There is still no way to make gui applications outside of Apple devices. Unless you want to make your own library or generate/maintain Swift bindings for an existing UI library.
Maybe, it will be okay for console only programs or servers but why use that over Java/JVM, nodejs or go?
UI libraries are a poor reason to pick Rust over Swift, given that Rust has a very poor UI story.
Doesn’t your comment apply very equally to Rust? There’s basically Slint and Tauri, and several bindings in various states of disarray. Not exactly very compelling.
The Rust ecosystem has very many strengths, but UI is not one of them.
Regardless, you’re incorrect about there being no way to make GUI applications
The fact that Swift has easier C++ interop than Rust makes the cross platform UI story much easier and more compelling than what I’ve found in Rust.
Bindings are much simpler to manage and can be handled by a single module map file with a single line in it most of the time.
Adding to that, many well established UI libraries depend on classes to implement them.
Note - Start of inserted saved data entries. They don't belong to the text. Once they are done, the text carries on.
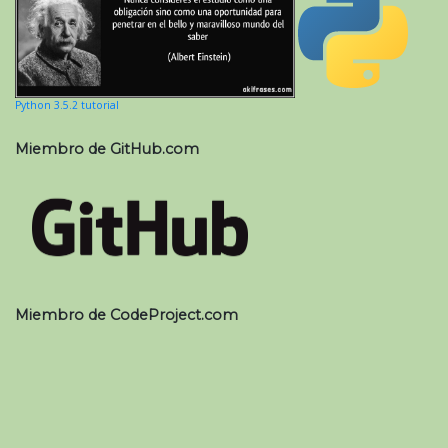
Python 3.5.2 tutorial
Miembro de GitHub.com
Miembro de CodeProject.com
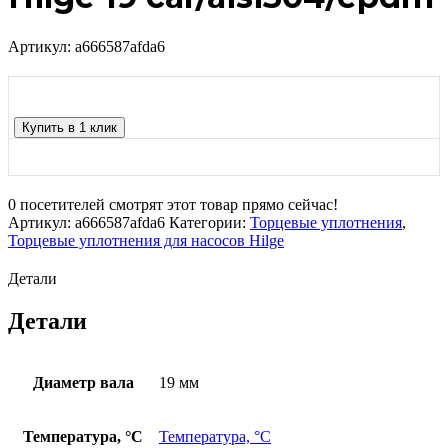
Артикул:
a666587afda6
Купить в 1 клик
0
посетителей смотрят этот товар прямо сейчас!
Артикул:
a666587afda6
Категории:
Торцевые уплотнения
,
Торцевые уплотнения для насосов Hilge
Детали
Детали
Диаметр вала
19 мм
Температура, °С
Температура, °С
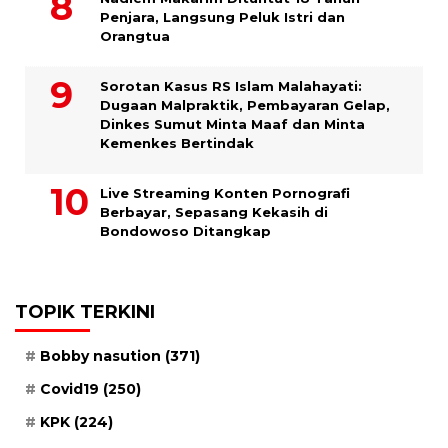
Penjara, Langsung Peluk Istri dan
Orangtua
Sorotan Kasus RS Islam Malahayati:
Dugaan Malpraktik, Pembayaran Gelap,
Dinkes Sumut Minta Maaf dan Minta
Kemenkes Bertindak
Live Streaming Konten Pornografi
Berbayar, Sepasang Kekasih di
Bondowoso Ditangkap
TOPIK TERKINI
Bobby nasution
(371)
Covid19
(250)
KPK
(224)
Rusts lack of classes, while wonderful otherwise, makes binding to heavy class based libraries very onerous.
Don’t get me wrong, I really enjoy rust. It’s just, it’s very ill suited for UI work today itself. I almost always write my UI side in C++ if I have to and bind over when needed instead.
My comment wasn't about comparing it to Rust at all. Adwaita for Swift sounds good an all but it still looks immature. Also, the win32 bindings look even more immature. I agree UI is not there yet for Rust and from what I see it's even worse for Swift (unless we're taking about Apple devices).
I'm still not sold on the idea of managing bindings to C++ UI libraries. I'd rather have either the Swift organization or the UI library authors themselves write, maintain and document the bindings. Otherwise, it just seems like fighting against the ecosystem.
From an ergonomics perspective, I write less code with Vapor than the equivalent Rust frameworks. It is slower today though but plenty for my needs, with some speed ups coming with Vapor refactors down the pipe.
I find that I need to spend less time managing shared resources with concurrency , and my code is clearer while being less verbose in general. Features like the trailing closure syntax are much easier to read for me.
I find it closer to how I’d write my Flask servers in the amount of code I need to do myself.
Foundation is being rewritten in Swift, Swift has moved out from under apples GitHub and is pushing more cross platform tooling for windows and Linux.
It’s not as flexible in terms of targets yet as Rust, but it’s also not just locked to Apple platforms.
And for a big chunk of developers, that trade off is fine.